Friday, February 25, 2005

The Importance of Form in Music

1. The essence of music is not sound, but form. Sound is anywhere and everywhere - where there is the human ear, there must be sound.

2. Music must be organized sound - no random sequence of sound is to be considered as music.

3. In this case, it is true that all genre of music can be considered as music under this definition.

4. The greatness of a piece of music - musicality - is to be determined by the complexity of its form.

5. There are two kinds of form: micro and macro forms.

6. Micro forms have to do with harmonic structures, melodic lines, polyphoncity, rhythms, etc.

7. Macro forms have to do with large structures, like the cyclic structure, binary and ternary form, sonata-allegro form, etc.

8. Most people will agree that micro forms are important. Only the few avant-garde would be as absurd as having music that is randomly generated by a computer. While they would argue that the "randomness" is itself a pattern, it is a pattern that is the same thing as combination of tones and pitches in which you would call "the closing of a door". But that is not music. Music must be music; when a person is listening to a set of sound, the interpretation of the sound must be as music, not as something else. When we hear the ringing of the fire alarm, that set of tone/pitch pattern creating that irritating sound is not considered as form, because what we attach to that sound is the idea of fire. A form, on the other hand, is purely musical; one is not reminded of anything; a micro form of a sound contains no connotation but music.

9. Macro forms, in principle, are equally important to the creation of music. All music must be arranged in a pattern: it is not a matter of showing off formal skills, or allowing the listeners to remember the melodies more easily. It is the logic of the musical language. The Romantics, beginning with Franz Liszt, thought that form (especially the sonata-allegro form) is too restricting; so they began to write "symphonic poems" - music with no structure, and they call that a "form". Foolish romantics! They have lost the essence of music; instead they replaced it with pictoral or literal form. The symphonic poem is not a form at all! It is a blend of all the arts: poetry, painting, music, etc. But in doing so they are no longer writing music: they are merely writing pretty combinations of sound.

10. There is a reason why all the greatest composers pay the greatest attention to forms. Bach is a master of the fugue form; Beethoven and Brahms the sonata-allegro form. This is also why Schoenberg, after liberating music from its tonal restriction (in other words, he dissolved a key aspect of the micro form), he quickly re-established a new, more rigourous macro form for his music - the twelve tone method. All sensible composers know that form is the essence to music.
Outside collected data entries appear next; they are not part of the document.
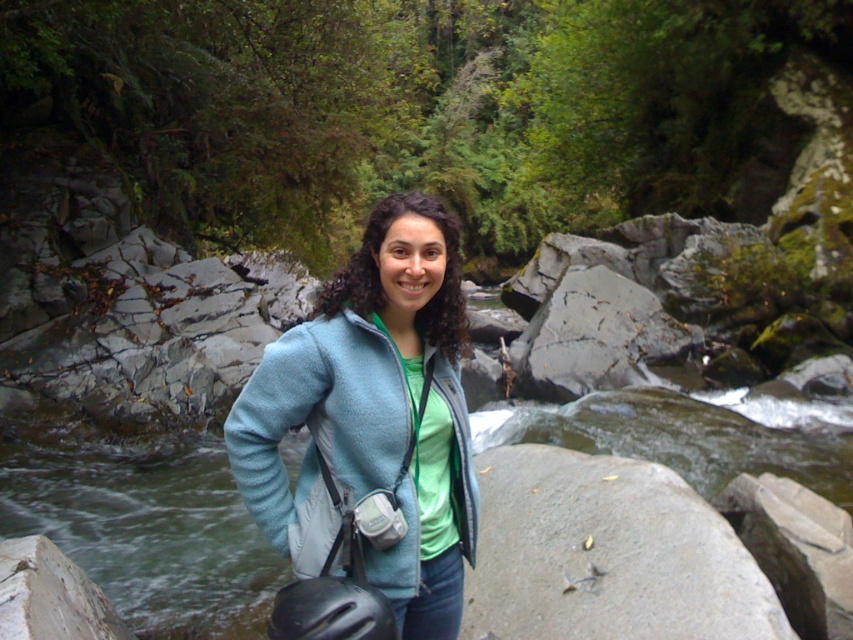 Question: Does gray smooth rock at center have a lesser width compared to gray smooth rock at lower left?

Choices:
 (A) yes
 (B) no

Answer: (B)

Question: Can you confirm if gray smooth rock at center is positioned below gray smooth rock at lower left?

Choices:
 (A) no
 (B) yes

Answer: (A)

Question: Is gray smooth rock at center further to camera compared to light blue fleece jacket at center?

Choices:
 (A) yes
 (B) no

Answer: (A)

Question: Considering the real-world distances, which object is closest to the gray smooth rock at center?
11. The composer Richard Strauss would be a good example to how a real composer is sensitive to form. Early in his career he was a Brahmsian: he wrote two symphonies, a violin concerto, a few sonatas, etc. Then in his mid-career he felt into the spell of Liszt and Wagner, and started to write symphonic poems. His best works are Also Sprach Zarathrustra and Ein Helleleben (A Hero's Life). But "conservative" critics complained: although Ein Helleleben is his masterpiece, and it directly challenges Beethoven's Eroica Symphony, the problem for Strauss is that his is not a symphony. So in his old age, the decade before his death, he began to write "conservatively". The two most moving works, I believe, are his Metamorphosen for 23 Strings and his Oboe Concerto. The Metamorphosen is a complicated piece, like a set of variations, that ends with Beethoven's Funeral March from the Eroica Symphony. The Oboe Concerto is a look back at Mozartian Concerto tradition, a full embracement of the sonata-allegro principle, with Strauss' own addition of the cyclic form. Thus Strauss, in my opinion, died as a great music master, because after the hurly-burly of the great symphonic outrages, which refuses forms, he went back to them.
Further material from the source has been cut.